17 January 2024

The NSW Government is today announcing the lifting of the archaic SCG precinct concert cap from an average of 4 events a year to 20 events a year – putting an end to these restrictions that have stifled the NSW economy and its cultural lifeblood.

These additional sixteen concerts are estimated to inject up to $120 million a year into the NSW visitor economy, which will mean billions of dollars secured for NSW over the lifetime of the stadium.


These restrictions were introduced over 20 years ago following a Rolling Stones concert at the SCG. But in a modern and global city like Sydney, these restrictions are no longer fit for purpose.


The concert cap changes have been subject to a rigorous eight-month community and stakeholder engagement process.


Of the 20 major events per year, 2 will be permitted to operate as 10-hour festivals, such as Wave Aid, between the hours of 10am and 11pm.


The new conditions have been imposed on the existing development approvals for the new stadium to manage and mitigate the impacts of noise, traffic and parking raised in consultation.


No other changes will be made to the normal 11pm concert curfew (with the exception of the Mardi Gras after-party event, should it be relocated in the future), sporting events, maximum venue capacity, or transport arrangements.


Since opening in 2022, Allianz Stadium, has hosted Bruno Mars, Elton John, Paul McCartney and Robbie Williams concerts. American singer-songwriter Pink is also scheduled to perform two shows in February.


Sydney’s stadium network caters to artists of all sizes, which includes Sydney’s major event venue, Accor Stadium, which has a capacity up to 100,000 for concerts.


The venue will host four Taylor Swift concerts in February, as well as major sporting events including the Bledisloe Cup and State of Origin. 


NSW Premier Chris Minns said:


“NSW is well and truly open for business. This is a huge win for the NSW economy, and it’s great for live music.


“For too long NSW has missed out on world class acts because of an archaic restriction that killed fun in our city and hurt the economy.

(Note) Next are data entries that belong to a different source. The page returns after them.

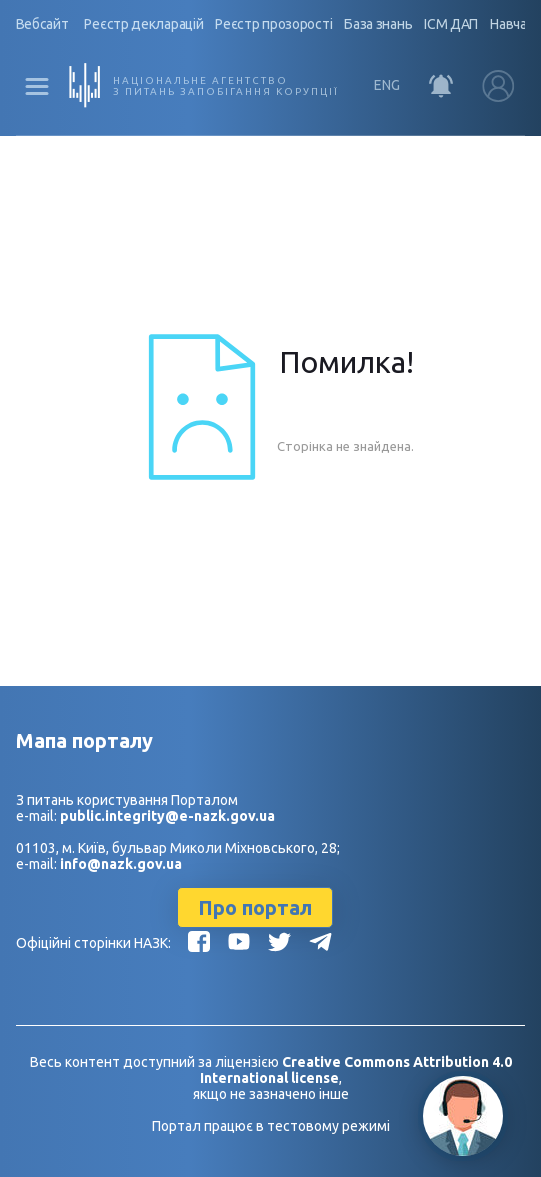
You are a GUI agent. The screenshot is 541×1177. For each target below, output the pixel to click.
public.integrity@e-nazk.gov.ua (167, 816)
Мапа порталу (84, 740)
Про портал (255, 907)
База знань (379, 24)
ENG (387, 85)
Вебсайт (42, 24)
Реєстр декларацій (144, 24)
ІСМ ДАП (452, 24)
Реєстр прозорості (274, 24)
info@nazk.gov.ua (121, 864)
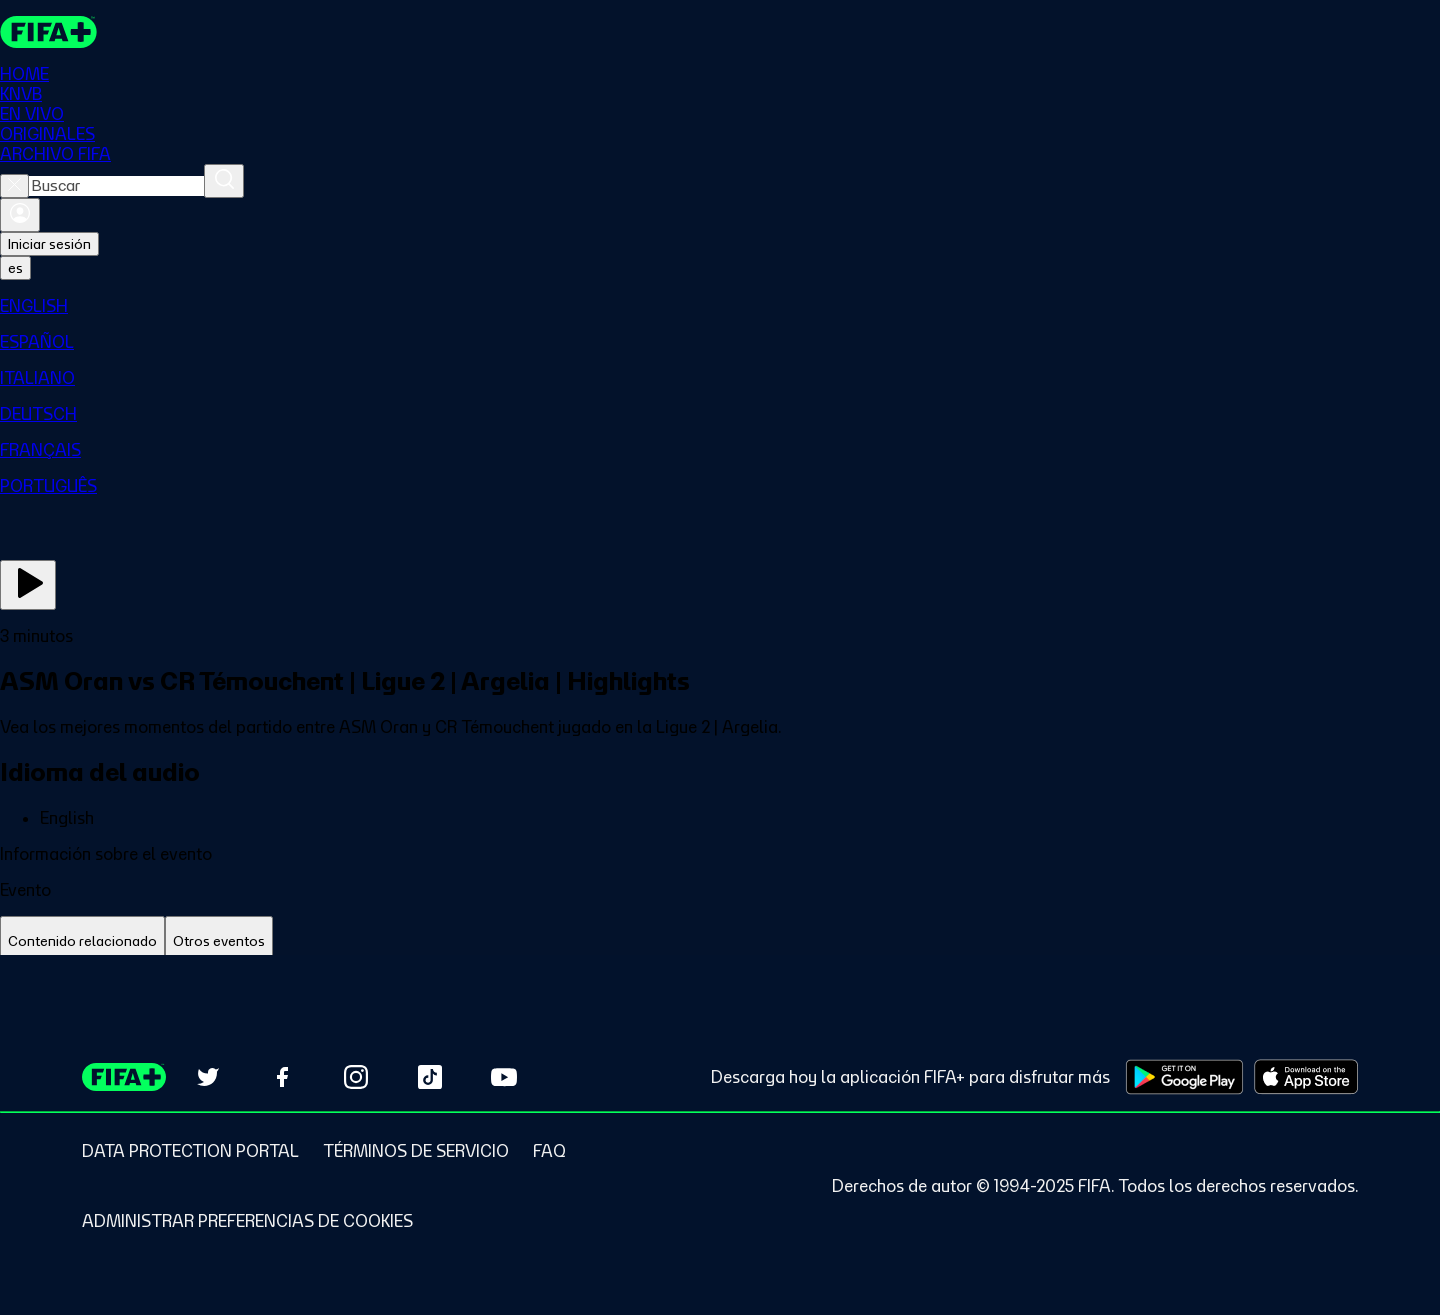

“Sydney is Australia’s only global city and now it will finally be able to host more global acts on the world stage.”

Minister for Music and the Night-time Economy, Minister for Jobs and Tourism John Graham said:


“After successive governments have tied up our visitor and night-time economy in onerous red tape, we are taking off the shackles, and making the most of our incredible venues.


“This is about securing more live music for Sydney and ensuring our spot as the premier destination of the Asia Pacific.


““This year alone, we have Pink, Taylor Swift, Coldplay, and The Kid Laroi performing in our stadiums in Sydney, following on from Foo Fighters, Ed Sheeran, Paul McCartney, Elton John, KISS and Harry Styles shows last year.”


Minister for Planning and Public Spaces Paul Scully said:

“We’ve listened to the feedback and lifted these restrictions on concert capacity, so that we can get the most from this venue, while including conditions on the approval that takes into account local issues like noise, traffic, parking and social impacts.


“We will continue to work with Venues NSW to get the best outcome for concert goers and the local community.”


Minister for Sport, Minister for Small Business Steve Kamper said:


“We have the best stadium network in Australia and it’s time we start using our venues to their full potential.


“The red tape that has hampered our ability to host concerts at Allianz Stadium and the SCG has cost this state hundreds of millions of dollars. That red tape is officially gone and Sydney can now secure more live music than ever before.

“By unlocking the stadium, we are also unlocking millions of dollars of economic activity for our local visitor economy and surrounding businesses.”